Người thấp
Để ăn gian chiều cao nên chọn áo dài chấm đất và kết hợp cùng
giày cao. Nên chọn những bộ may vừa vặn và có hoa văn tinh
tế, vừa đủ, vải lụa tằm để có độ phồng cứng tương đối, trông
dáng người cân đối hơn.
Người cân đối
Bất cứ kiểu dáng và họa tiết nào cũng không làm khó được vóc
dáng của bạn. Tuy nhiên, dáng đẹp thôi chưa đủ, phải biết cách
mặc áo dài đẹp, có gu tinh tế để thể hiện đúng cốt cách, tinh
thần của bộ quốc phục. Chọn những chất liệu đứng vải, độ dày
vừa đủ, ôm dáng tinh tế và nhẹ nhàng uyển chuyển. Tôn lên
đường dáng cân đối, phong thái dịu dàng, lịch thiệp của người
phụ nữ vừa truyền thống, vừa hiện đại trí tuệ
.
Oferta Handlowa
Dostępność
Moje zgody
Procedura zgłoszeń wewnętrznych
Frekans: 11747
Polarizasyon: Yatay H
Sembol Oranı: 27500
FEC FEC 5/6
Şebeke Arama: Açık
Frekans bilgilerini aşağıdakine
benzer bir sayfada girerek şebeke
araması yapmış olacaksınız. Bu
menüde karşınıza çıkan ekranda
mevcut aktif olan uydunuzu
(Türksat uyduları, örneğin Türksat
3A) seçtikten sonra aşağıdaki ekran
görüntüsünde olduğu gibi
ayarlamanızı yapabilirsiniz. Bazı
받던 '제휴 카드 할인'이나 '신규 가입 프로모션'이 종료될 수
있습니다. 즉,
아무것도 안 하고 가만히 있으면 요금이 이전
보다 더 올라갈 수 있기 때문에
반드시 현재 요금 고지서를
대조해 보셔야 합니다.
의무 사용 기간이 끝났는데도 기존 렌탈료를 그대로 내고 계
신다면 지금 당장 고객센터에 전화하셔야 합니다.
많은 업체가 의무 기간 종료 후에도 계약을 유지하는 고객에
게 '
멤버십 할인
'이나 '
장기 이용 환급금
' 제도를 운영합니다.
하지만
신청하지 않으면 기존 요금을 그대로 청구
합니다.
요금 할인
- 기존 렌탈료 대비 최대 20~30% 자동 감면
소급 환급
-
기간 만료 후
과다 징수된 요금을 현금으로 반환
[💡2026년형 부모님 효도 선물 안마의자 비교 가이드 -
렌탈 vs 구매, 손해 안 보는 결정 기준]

━━━━━━━━

**YOUR OBJECTIVE**
In the entries above, find each line with "dáng" and copy it.

**TASK SOLUTION**
dáng người cân đối hơn.
Bất cứ kiểu dáng và họa tiết nào cũng không làm khó được vóc
dáng của bạn. Tuy nhiên, dáng đẹp thôi chưa đủ, phải biết cách
vừa đủ, ôm dáng tinh tế và nhẹ nhàng uyển chuyển. Tôn lên
đường dáng cân đối, phong thái dịu dàng, lịch thiệp của người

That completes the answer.